I don’t know about you guys, but I’m beginning to think this “capitalism” thing might not be as great as we thought. That is the primary lesson in the first season of Showtime’s On Becoming a God in Central Florida, an entertaining dark comedy for and possibly by Bernie Sanders supporters. Kirsten Dunst (who endorsed Bernie) stars as Krystal Stubbs, a young mother in early 90s Orlando who is working at a water park for minimum wage when she gets wrapped up in Founders American Merchandise (FAM), a multi-level marketing scheme that seems to more closely resemble a cult than an actual business.
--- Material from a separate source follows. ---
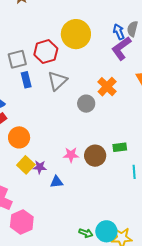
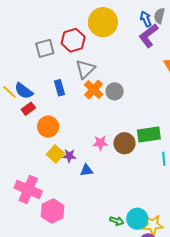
blue rectangle: (26, 80) -> (59, 88), moved
orange cross: (107, 87) -> (94, 89), moved
green rectangle: (120, 147) -> (149, 135), size x1.6

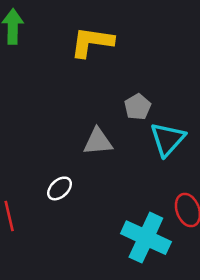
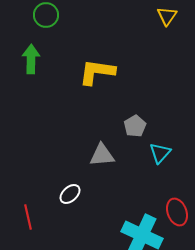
cyan triangle: (167, 139) -> (160, 153), size x0.7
The concept of FAM offers plenty of comedic fodder for the series, starting with the eccentric Obie Garbeau (played with hilarious intensity by Ted Levine) at the top, who rallies his downline troops with tapes touting the power of “The Garbeau System.” One true believer inspired by him is Cody Bonar, played by Theodore Pellerin, who is fanatical about the system, worships Garbeau, and is desperate to make it to the top of the pyramid. His character starts as one-dimensional in the first couple of episodes, but the slow peeling of his layers of personality and backstory ends up being one of the strengths of the series.
Dunst is the anchor of the show and gives a performance that should receive some awards attention. Her Stubbs character is determined, resourceful, and intelligent without ever becoming a Strong Independent Woman fantasy. She has flaws that feel real, and her desperate struggles for money and respect are played straight, even in goofy situations, which is part of the show’s tight balance of comedy and dark drama. And even when Stubbs is “winning” in the context of her goals from episode to episode, the viewer is left wondering if the victories are real, or if she is just becoming the type of dirty capitalist player that caused her to be in poverty to begin with.
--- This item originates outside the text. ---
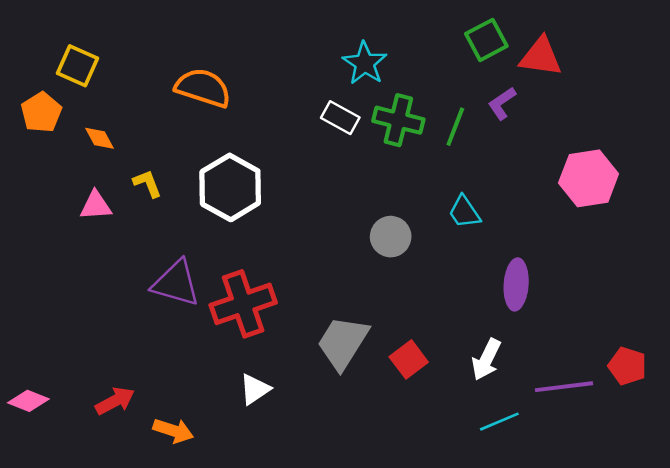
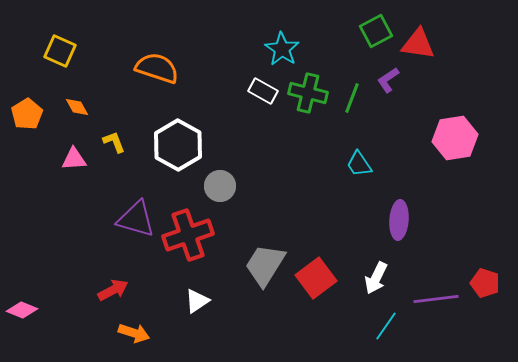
orange pentagon: (41, 112) -> (27, 114), moved
gray circle: (391, 237) -> (220, 186), moved
red square: (409, 359) -> (316, 278), size x1.4
red arrow: (115, 401) -> (113, 290), moved
cyan line: (499, 422) -> (386, 326), turned -32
Rounding out the strong supporting performances are Mel Rodriguez and Beth Ditto (a familiar name for music dorks) who play a married couple that is friends and neighbors with Stubbs. I recognized Rodriguez from the underrated HBO show Getting On and he gives a similarly sympathetic performance here as a well-meaning sad-sack guy who hides his despair beneath a veil of surface-level positivity. Ditto is fantastic in one of her first acting roles, and the two have a chemistry that makes them feel like a real couple (which is also aided by them looking like normal people, not glamorous actors).
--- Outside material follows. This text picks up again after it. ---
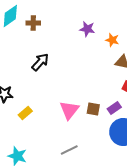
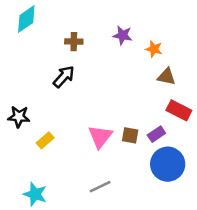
brown cross: (33, 23) -> (74, 42), moved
Not everything quite works in this first season; a reporter character with a drug addiction who tries to investigate FAM feels underwritten and one character becomes Stubbs’ friend and babysitter in a relationship that is never quite fully fleshed-out on screen. Still, this show has stand-out performances, a lot of good twisted laughs, and a compelling plot that gradually gets stranger while saying a lot about how the concept of the American dream can be exploitative. There is also a second season on the way and a lot of room for growth with this premise and the main characters, so this would be worth watching even if we weren’t all stuck indoors.